The bodies of elite athletes are the result of good genetics, training, rest, and diet. A combination that is unattainable for most people.
At the same time, even athletes at their ideal competition weight can look different. One may be more chiseled, while another athlete may have more fat at their peak form.
Sprint to look like a sprinter
What is the ideal body fat level?
We commonly admire “chiseled” athletic bodies. Weight loss is associated with success and determination. Social media reinforces the notion that thinner is better. We see athletes in top form that is short-lived and sometimes unhealthy.
Thinner works, but only up to a point.
What do studies say?
One study on amateur runners (men) looked at the association between body fat percentage and marathon completion time.
The sample of runners was quite diverse:
- The average % fat of the runners was 16% (range 8-25%).
- Age ranged from 18 to 72 years.
- Running speed in training sessions ranged from 7.7 to 15.5 km/h.

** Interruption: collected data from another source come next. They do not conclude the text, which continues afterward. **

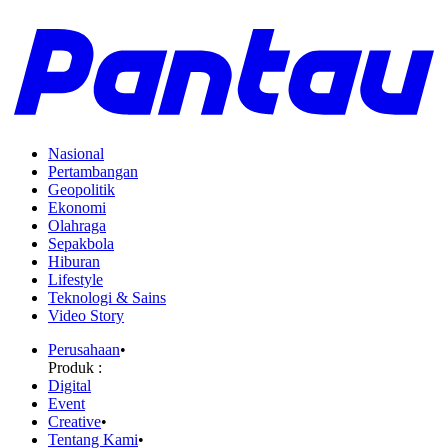
Nasional
Pertambangan
Geopolitik
Ekonomi
Olahraga
Sepakbola
Hiburan
Lifestyle
Teknologi & Sains
Video Story
Perusahaan
•
Produk :
Digital
Event
Creative
•
Tentang Kami
•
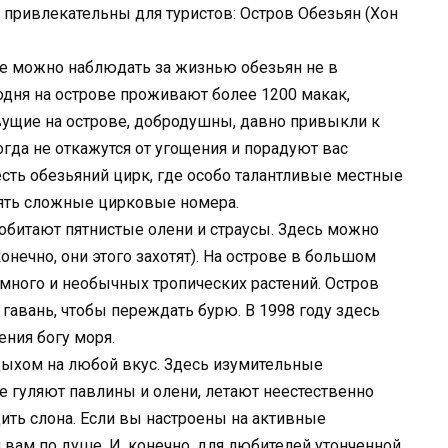
 привлекательны для туристов: Остров Обезьян (Хон
де можно наблюдать за жизнью обезьян не в
годня на острове проживают более 1200 макак,
вущие на острове, добродушны, давно привыкли к
огда не откажутся от угощения и порадуют вас
сть обезьяний цирк, где особо талантливые местные
ять сложные цирковые номера.
 обитают пятнистые олени и страусы. Здесь можно
онечно, они этого захотят). На острове в большом
 много и необычных тропических растений. Остров
 гавань, чтобы переждать бурю. В 1998 году здесь
ния богу моря.
дыхом на любой вкус. Здесь изумительные
 гуляют павлины и олени, летают неестественно
ить слона. Если вы настроены на активные
я вам по душе. И, конечно, для любителей утонченной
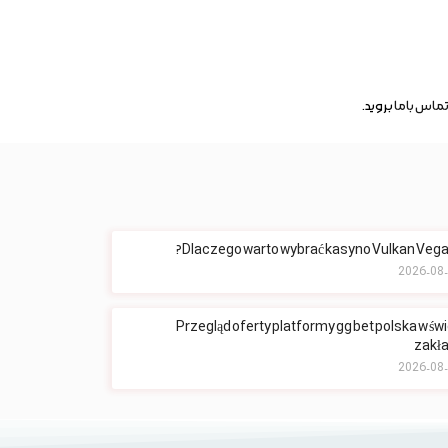
ماس باما
بروید.
Dlaczego warto wybrać kasyno Vulkan Vegas
Przegląd oferty platformy gg bet polska w św
zakł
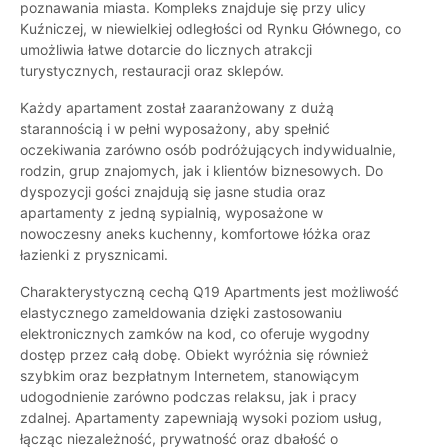
poznawania miasta. Kompleks znajduje się przy ulicy
Kuźniczej, w niewielkiej odległości od Rynku Głównego, co
umożliwia łatwe dotarcie do licznych atrakcji
turystycznych, restauracji oraz sklepów.
Każdy apartament został zaaranżowany z dużą
starannością i w pełni wyposażony, aby spełnić
oczekiwania zarówno osób podróżujących indywidualnie,
rodzin, grup znajomych, jak i klientów biznesowych. Do
dyspozycji gości znajdują się jasne studia oraz
apartamenty z jedną sypialnią, wyposażone w
nowoczesny aneks kuchenny, komfortowe łóżka oraz
łazienki z prysznicami.
Charakterystyczną cechą Q19 Apartments jest możliwość
elastycznego zameldowania dzięki zastosowaniu
elektronicznych zamków na kod, co oferuje wygodny
dostęp przez całą dobę. Obiekt wyróżnia się również
szybkim oraz bezpłatnym Internetem, stanowiącym
udogodnienie zarówno podczas relaksu, jak i pracy
zdalnej. Apartamenty zapewniają wysoki poziom usług,
łącząc niezależność, prywatność oraz dbałość o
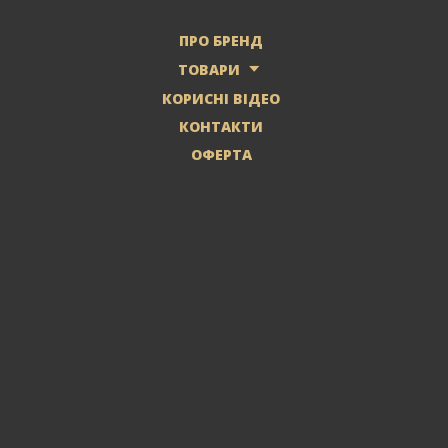
ПРО БРЕНД
ТОВАРИ
КОРИСНІ ВІДЕО
КОНТАКТИ
ОФЕРТА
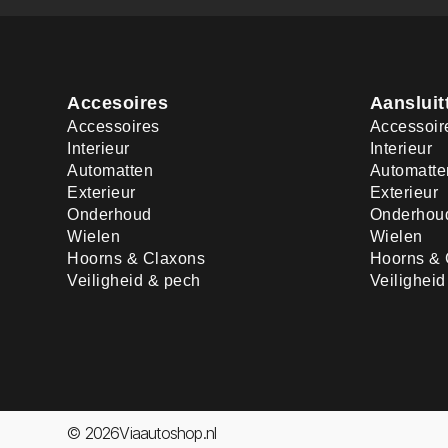
Accesoires
Aansluit
Accessoires
Accessoir
Interieur
Interieur
Automatten
Automatte
Exterieur
Exterieur
Onderhoud
Onderhou
Wielen
Wielen
Hoorns & Claxons
Hoorns & 
Veiligheid & pech
Veilighei
© 2026Viaautoshop.nl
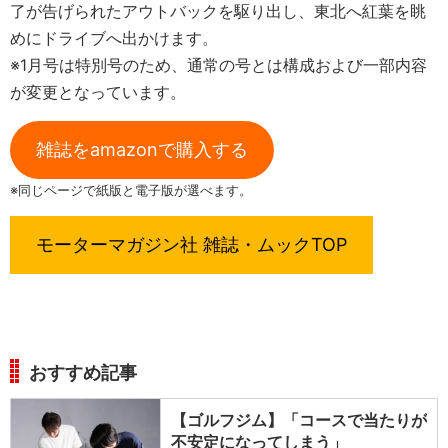
了が告げられたアウトバックを駆り出し、東北へ紅葉を眺
めにドライブへ出かけます。
※1月号は特別号のため、通常の号とは構成および一部内容
が変更となっています。
雑誌をamazonで購入する
※同じページで紙版と電子版が選べます。
モーターマガジン社 雑誌・ムックTOP
おすすめ記事
【ゴルフジム】「コースで当たりが
不安定になってしまう」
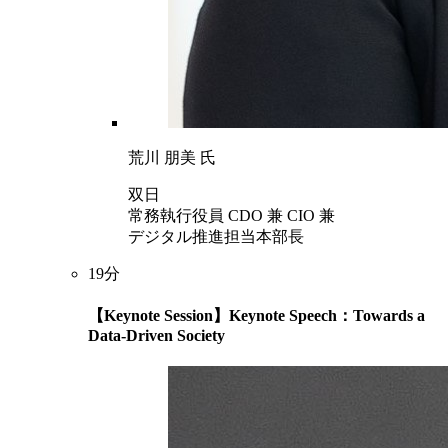
荒川 朋美 氏
双日
常務執行役員 CDO 兼 CIO 兼
デジタル推進担当本部長
19分
【Keynote Session】Keynote Speech：Towards a
Data-Driven Society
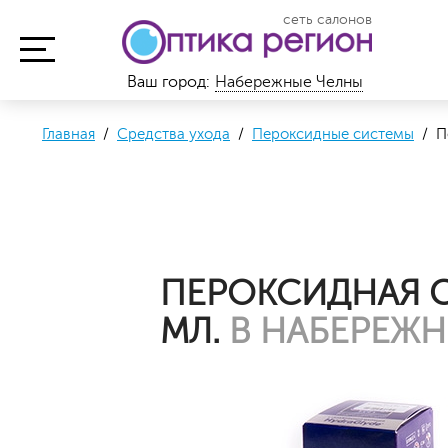
сеть салонов
Ваш город:
Набережные Челны
Главная
/
Средства ухода
/
Пероксидные системы
/ Пе
ПЕРОКСИДНАЯ С
МЛ.
В НАБЕРЕЖН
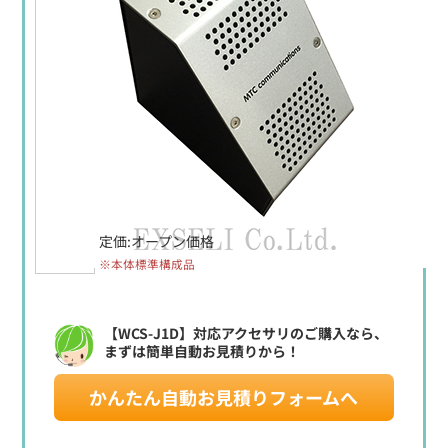
定価:オープン価格
※本体標準構成品
【WCS-J1D】対応アクセサリのご購入なら、
まずは簡単自動お見積りから！
かんたん自動お見積りフォームへ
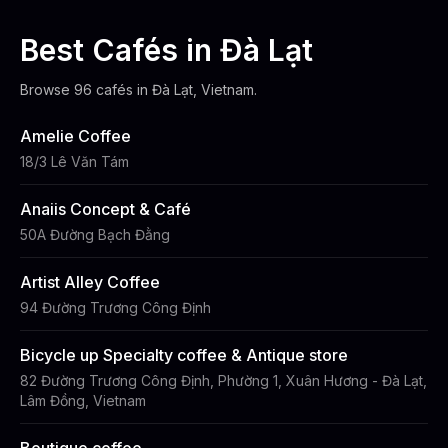
Best Cafés in
Đà Lạt
Browse
96
cafés
in Đà Lạt, Vietnam
.
Amelie Coffee
18/3 Lê Văn Tám
Anaiis Concept & Café
50A Đường Bạch Đằng
Artist Alley Coffee
94 Đường Trương Công Định
Bicycle up Specialty coffee & Antique store
82 Đường Trương Công Định, Phường 1, Xuân Hương - Đà Lạt,
Lâm Đồng, Vietnam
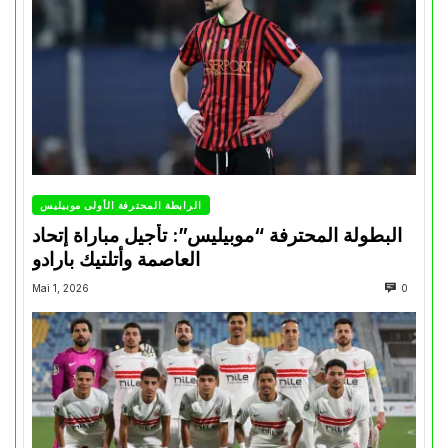
الرابطة المحترفة الأولى موبيليس
البطولة المحترفة “موبيليس”: تأجيل مباراة إتحاد
العاصمة وأتلتيك بارادو
Mai 1, 2026
0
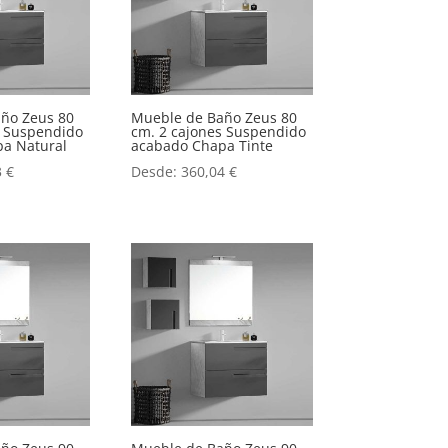
ño Zeus 80
Mueble de Baño Zeus 80
s Suspendido
cm. 2 cajones Suspendido
a Natural
acabado Chapa Tinte
3
€
Desde:
360,04
€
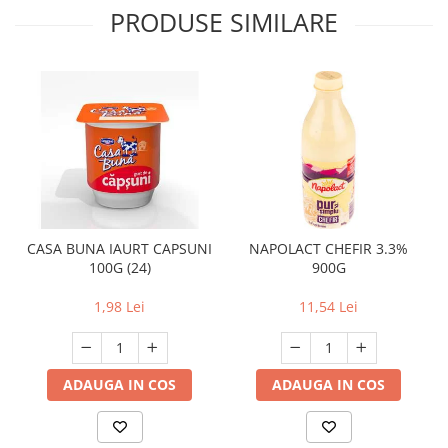
PRODUSE SIMILARE
CASA BUNA IAURT CAPSUNI
NAPOLACT CHEFIR 3.3%
100G (24)
900G
1,98 Lei
11,54 Lei
ADAUGA IN COS
ADAUGA IN COS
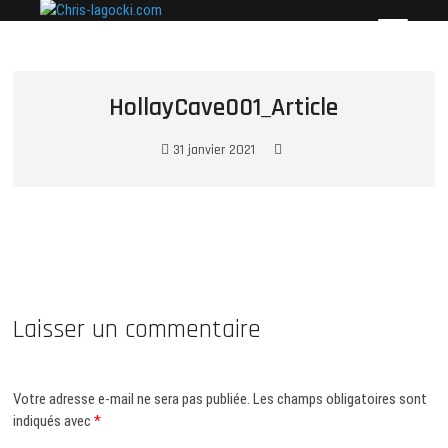
Skip
Chris-lagocki.com
CES PAGES POUR PRÉSENTER QUELQUES-UNES
to
DE MES PLUS BELLES PHOTOS…
content
HollayCave001_Article
31 janvier 2021
Laisser un commentaire
Votre adresse e-mail ne sera pas publiée.
Les champs obligatoires sont
indiqués avec
*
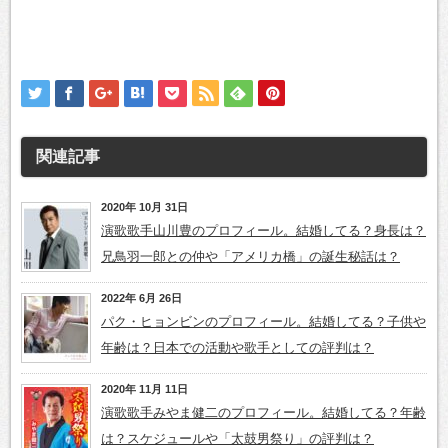
関連記事
2020年 10月 31日
演歌歌手山川豊のプロフィール。結婚してる？身長は？
兄鳥羽一郎との仲や「アメリカ橋」の誕生秘話は？
2022年 6月 26日
パク・ヒョンビンのプロフィール。結婚してる？子供や
年齢は？日本での活動や歌手としての評判は？
2020年 11月 11日
演歌歌手みやま健二のプロフィール。結婚してる？年齢
は？スケジュールや「太鼓男祭り」の評判は？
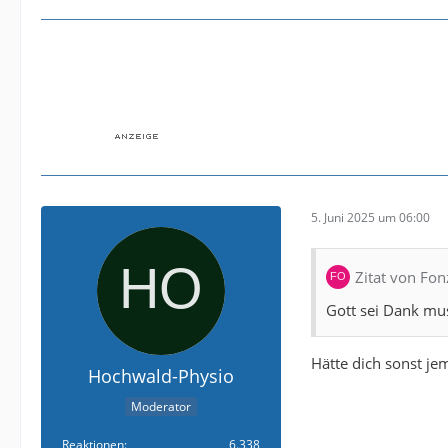
5. Juni 2025 um 06:00
Zitat von Fon
Gott sei Dank mus
Hätte dich sonst j
Hochwald-Physio
Moderator
Reaktionen
6.338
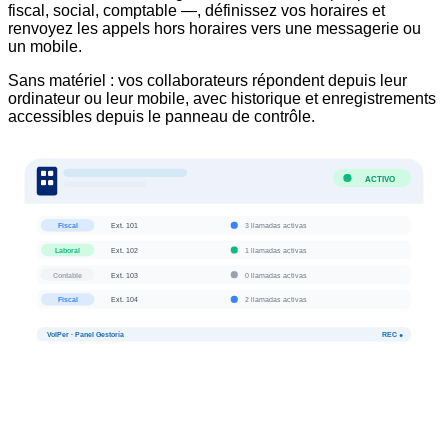
fiscal, social, comptable —, définissez vos horaires et
renvoyez les appels hors horaires vers une messagerie ou
un mobile.
Sans matériel : vos collaborateurs répondent depuis leur
ordinateur ou leur mobile, avec historique et enregistrements
accessibles depuis le panneau de contrôle.
ACTIVO
Fiscal
Ext.
101
3
llamadas activas
Laboral
Ext.
102
1
llamadas activas
Contable
Ext.
103
0
llamadas activas
Fiscal
Ext.
104
2
llamadas activas
VoIPer · Panel Gestoría
REC ●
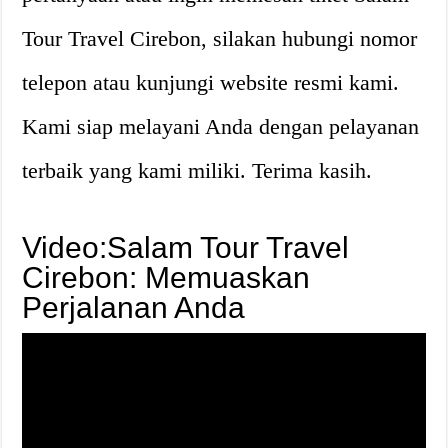
Tour Travel Cirebon, silakan hubungi nomor
telepon atau kunjungi website resmi kami.
Kami siap melayani Anda dengan pelayanan
terbaik yang kami miliki. Terima kasih.
Video:Salam Tour Travel
Cirebon: Memuaskan
Perjalanan Anda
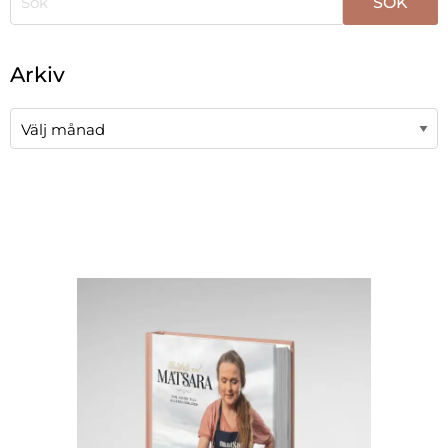
När automatisk komplettering av resultat är tillgängli
Arkiv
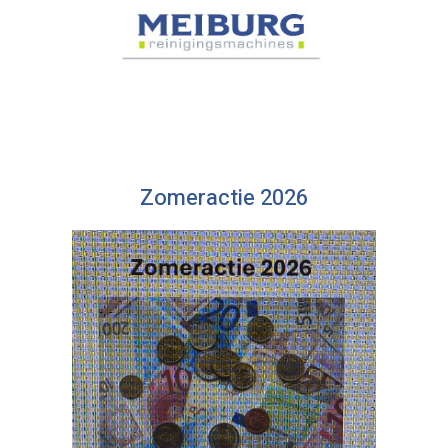
Zomeractie 2026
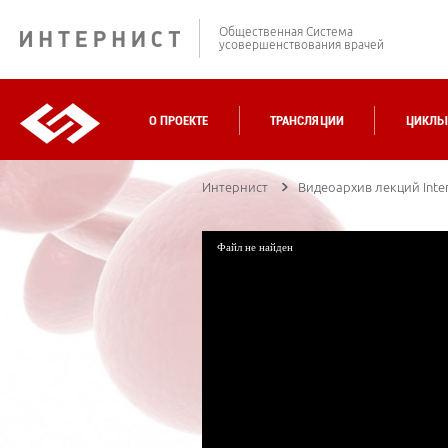
Общественная Система
усовершенствования врачей
О ПРОЕКТЕ
ТРАНСЛЯЦИИ
ЦИКЛЫ
Интернист
Видеоархив лекций Inter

- Number of years trained from 0.5 to 35 years.
What did they find?
17-18% body fat appears to be the threshold, according to this study, where body fat starts to be a hindrance to performance. At lower body fat percentages, running performance was related to the number of miles run per week, days trained, and pace during their pre-marathon runs.
Some people naturally have more body fat, differently distributed body fat, and % body fat alone is not indicative of overall body condition.
“But after all, lighter runners run better! Look at the Ethiopian runners!”
Losing weight will improve performance in runners who have excess body fat, but trying to lose the last 2-3kg before a race doesn’t help. Not even for elite athletes.
Recently a study came out on 23 elite race-walkers that had a high rate of control. From their training to body composition measurements to food.
Over the course of 9 days, the walkers were divided into two groups. A control group and a weight loss group. After 9 days, both groups had a day where they replenished their energy and glycogen stores. This was followed by a 10km race.
Both groups improved their performances over the 9 days.
- their weight changed minimally
- Improved performance by 4.5% ± 4.1%, approx. 127s.
Weight loss group:
- They lost approx. 2kg (1.6kg body fat) – 3% of their total body weight
- improved performance by 3.5% ± 1.8%, approx. 92 s.
Another study on 50 elite cyclists showed:
- All riders believed that achieving a minimum body weight, especially a low percentage of body fat, should be critical for maximal performance. However, there was no significant correlation between body fat percentage and performance (!)
- Cyclists with chronically low caloric intake did have lower % body fat, but they also had reduced performance at higher training loads, lower testosterone levels, and lower bone density!
What to take from this?
Even if we assume that a relatively lean runner would reduce weight, it is unlikely to help him or her significantly improve performance. Realistically, when losing weight, not only is fat lost, but muscle mass, water and glycogen stores are lost at the same time! This may ultimately have a greater negative effect than the potential benefit of a small weight loss.
A lighter runner is not necessarily a better one. Dropping the last 2-3 kg will not add to performance, while the weight loss itself may worsen overall performance.
Maybe that’s why we see carb-loading before a marathon and not weight-cutting like in MMA or bodybuilding 😉 .
For relatively lean athletes, it’s important to focus on training, not trying to drop 1% fat at any cost.
Focus on performance! This can mean increasing strength, and muscle mass, improving overall nutrition, fueling, and sleep.